Okay, so, yesterday I was messing around, trying to get some data on the Real Madrid vs. Atletico Madrid game. It’s a big rivalry, right? Figured it would be a fun little project.

First thing I did was hit up a few sports data sites. I was hoping to find some historical data, like, going back a few years. Found some okay stuff, but it was scattered all over the place. Had to do some serious digging, you know?
Data Scraping, Sort Of
Alright, so I ended up doing a bit of “scraping” – I put that in quotes because it wasn’t a fancy script or anything. Just copying and pasting from a few websites into a spreadsheet. Real old-school, I know!

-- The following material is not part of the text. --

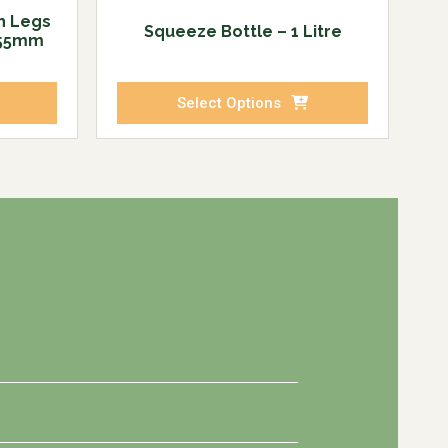
h Legs
Squeeze Bottle – 1 Litre
255mm
Select Options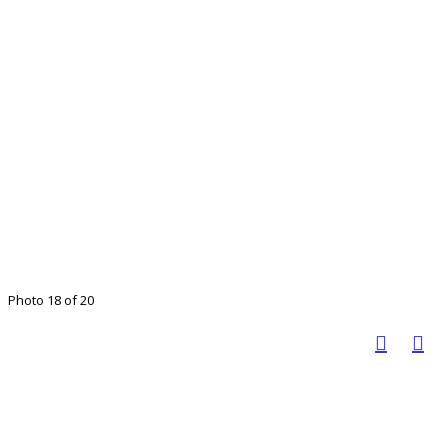
Photo 18 of 20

I grabbed stuff like:
- The date of each match
- The final score
- Who scored the goals
- Yellow and red cards (because those games get heated!)
Cleaning Up the Mess
Man, that raw data was a disaster. Dates were in different formats, team names were inconsistent (“Real Madrid CF” vs. “Real Madrid” – come on!), and the goalscorers were just a jumbled mess of names. Spent a good chunk of time cleaning it all up in Google Sheets. Lots of `=CLEAN()`, `=TRIM()`, and `=SUBSTITUTE()` functions were used. My eyes were starting to hurt.
Time for Some Numbers
Once the data was somewhat clean, I started playing around with it. I calculated things like:
- Total goals scored in the rivalry (all time)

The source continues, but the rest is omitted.